### Work instruction
Which lines run from the one containing "Шампуни, конди" to the end of the listing? Copy them out exactly, leaving out the rest.

### Source information
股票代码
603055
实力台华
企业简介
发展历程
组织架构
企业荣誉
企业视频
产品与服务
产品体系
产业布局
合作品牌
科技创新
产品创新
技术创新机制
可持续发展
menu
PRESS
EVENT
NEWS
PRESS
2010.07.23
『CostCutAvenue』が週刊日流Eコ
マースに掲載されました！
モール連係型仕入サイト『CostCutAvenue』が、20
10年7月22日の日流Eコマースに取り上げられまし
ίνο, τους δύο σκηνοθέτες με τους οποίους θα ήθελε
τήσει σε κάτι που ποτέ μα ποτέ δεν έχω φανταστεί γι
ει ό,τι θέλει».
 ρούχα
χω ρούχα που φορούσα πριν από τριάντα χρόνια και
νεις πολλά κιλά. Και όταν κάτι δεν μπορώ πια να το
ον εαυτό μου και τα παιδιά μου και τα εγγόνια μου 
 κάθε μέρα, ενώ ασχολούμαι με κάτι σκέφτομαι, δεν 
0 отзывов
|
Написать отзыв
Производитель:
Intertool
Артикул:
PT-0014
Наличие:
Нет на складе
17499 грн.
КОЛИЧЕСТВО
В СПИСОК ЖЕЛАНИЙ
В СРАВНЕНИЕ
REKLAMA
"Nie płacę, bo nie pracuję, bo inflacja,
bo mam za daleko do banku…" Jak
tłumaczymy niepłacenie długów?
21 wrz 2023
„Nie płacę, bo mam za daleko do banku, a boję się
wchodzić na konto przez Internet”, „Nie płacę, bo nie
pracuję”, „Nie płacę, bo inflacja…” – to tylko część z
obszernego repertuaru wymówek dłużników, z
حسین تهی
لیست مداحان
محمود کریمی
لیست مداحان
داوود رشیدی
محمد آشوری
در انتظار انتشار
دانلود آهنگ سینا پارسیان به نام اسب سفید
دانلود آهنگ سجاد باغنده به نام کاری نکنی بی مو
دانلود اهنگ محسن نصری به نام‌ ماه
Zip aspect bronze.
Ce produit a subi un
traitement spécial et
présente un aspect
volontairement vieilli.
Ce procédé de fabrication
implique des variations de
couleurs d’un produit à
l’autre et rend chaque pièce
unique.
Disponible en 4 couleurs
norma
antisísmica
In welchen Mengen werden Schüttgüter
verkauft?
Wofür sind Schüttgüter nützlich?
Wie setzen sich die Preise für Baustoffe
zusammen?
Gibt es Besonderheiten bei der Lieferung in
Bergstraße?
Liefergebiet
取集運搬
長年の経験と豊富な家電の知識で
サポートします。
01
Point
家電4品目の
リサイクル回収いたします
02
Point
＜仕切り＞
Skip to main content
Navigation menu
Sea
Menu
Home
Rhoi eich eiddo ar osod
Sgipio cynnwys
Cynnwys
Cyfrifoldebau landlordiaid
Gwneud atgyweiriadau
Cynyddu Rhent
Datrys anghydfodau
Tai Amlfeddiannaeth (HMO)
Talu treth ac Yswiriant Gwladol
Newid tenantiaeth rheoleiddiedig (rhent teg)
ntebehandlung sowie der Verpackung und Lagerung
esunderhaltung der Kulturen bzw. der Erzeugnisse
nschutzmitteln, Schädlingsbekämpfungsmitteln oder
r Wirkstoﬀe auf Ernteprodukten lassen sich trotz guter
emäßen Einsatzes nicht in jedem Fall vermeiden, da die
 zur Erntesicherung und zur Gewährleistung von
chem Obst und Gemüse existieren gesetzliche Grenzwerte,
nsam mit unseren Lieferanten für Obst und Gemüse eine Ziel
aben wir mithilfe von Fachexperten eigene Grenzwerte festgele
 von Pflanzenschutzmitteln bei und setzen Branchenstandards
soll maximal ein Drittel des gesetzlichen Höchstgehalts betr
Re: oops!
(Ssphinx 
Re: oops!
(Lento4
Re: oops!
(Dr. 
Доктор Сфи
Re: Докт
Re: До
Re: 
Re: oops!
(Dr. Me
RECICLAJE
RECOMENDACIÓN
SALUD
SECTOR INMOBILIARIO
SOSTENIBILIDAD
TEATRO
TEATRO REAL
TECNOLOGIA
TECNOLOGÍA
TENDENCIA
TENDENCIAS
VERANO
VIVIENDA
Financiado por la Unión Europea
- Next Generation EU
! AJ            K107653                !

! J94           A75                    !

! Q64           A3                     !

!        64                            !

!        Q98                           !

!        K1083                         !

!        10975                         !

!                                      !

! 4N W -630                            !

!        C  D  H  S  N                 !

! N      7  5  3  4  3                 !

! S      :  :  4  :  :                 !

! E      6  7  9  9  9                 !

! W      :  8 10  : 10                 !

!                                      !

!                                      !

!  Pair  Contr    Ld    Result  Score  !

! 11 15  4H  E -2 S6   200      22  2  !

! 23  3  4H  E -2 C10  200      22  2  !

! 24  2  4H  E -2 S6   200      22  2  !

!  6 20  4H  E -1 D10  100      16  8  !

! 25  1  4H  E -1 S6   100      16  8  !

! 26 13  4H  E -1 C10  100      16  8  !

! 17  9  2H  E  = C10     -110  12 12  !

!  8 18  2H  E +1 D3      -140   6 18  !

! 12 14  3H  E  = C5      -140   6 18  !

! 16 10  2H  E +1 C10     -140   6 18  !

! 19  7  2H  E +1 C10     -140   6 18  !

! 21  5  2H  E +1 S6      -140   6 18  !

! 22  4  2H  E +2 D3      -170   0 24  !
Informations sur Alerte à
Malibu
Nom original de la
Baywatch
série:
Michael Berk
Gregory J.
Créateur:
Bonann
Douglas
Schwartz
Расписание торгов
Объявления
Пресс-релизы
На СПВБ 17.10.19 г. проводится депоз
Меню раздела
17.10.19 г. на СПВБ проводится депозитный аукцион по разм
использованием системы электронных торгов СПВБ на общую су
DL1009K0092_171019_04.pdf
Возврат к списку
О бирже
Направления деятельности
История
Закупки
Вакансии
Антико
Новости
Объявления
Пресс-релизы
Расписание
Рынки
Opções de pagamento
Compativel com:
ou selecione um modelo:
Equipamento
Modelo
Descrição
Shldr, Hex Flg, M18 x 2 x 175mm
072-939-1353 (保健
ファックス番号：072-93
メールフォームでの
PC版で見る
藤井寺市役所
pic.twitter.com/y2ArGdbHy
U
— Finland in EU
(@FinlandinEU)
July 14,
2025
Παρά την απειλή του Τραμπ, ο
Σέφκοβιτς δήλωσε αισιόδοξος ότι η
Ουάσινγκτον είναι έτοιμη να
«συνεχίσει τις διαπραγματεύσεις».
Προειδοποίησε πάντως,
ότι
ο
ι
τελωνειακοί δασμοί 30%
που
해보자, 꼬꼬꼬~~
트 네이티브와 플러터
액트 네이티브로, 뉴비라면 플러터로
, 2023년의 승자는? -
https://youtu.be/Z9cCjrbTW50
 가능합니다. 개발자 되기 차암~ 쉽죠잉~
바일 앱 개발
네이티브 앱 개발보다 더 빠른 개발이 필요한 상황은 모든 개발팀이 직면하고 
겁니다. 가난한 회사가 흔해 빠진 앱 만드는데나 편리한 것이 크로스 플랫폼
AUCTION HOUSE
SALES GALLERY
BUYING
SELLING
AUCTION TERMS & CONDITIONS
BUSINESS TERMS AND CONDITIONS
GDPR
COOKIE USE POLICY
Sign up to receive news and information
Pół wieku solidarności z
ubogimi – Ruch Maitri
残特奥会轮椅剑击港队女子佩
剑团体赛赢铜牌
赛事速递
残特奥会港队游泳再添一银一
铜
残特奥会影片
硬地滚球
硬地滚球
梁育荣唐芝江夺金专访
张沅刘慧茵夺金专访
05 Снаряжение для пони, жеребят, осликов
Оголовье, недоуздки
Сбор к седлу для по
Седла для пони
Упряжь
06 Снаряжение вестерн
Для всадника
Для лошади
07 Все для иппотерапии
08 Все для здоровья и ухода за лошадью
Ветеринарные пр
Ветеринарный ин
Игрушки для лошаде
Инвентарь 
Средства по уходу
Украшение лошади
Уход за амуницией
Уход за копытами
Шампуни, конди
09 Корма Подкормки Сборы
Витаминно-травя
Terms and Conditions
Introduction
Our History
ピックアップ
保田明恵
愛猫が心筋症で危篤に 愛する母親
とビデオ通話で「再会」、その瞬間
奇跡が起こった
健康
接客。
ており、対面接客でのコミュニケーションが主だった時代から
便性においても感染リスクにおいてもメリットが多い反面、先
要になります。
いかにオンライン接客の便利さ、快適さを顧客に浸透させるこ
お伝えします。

### Finished task
Шампуни, конди
09 Корма Подкормки Сборы
Витаминно-травя
Terms and Conditions
Introduction
Our History
ピックアップ
保田明恵
愛猫が心筋症で危篤に 愛する母親
とビデオ通話で「再会」、その瞬間
奇跡が起こった
健康
接客。
ており、対面接客でのコミュニケーションが主だった時代から
便性においても感染リスクにおいてもメリットが多い反面、先
要になります。
いかにオンライン接客の便利さ、快適さを顧客に浸透させるこ
お伝えします。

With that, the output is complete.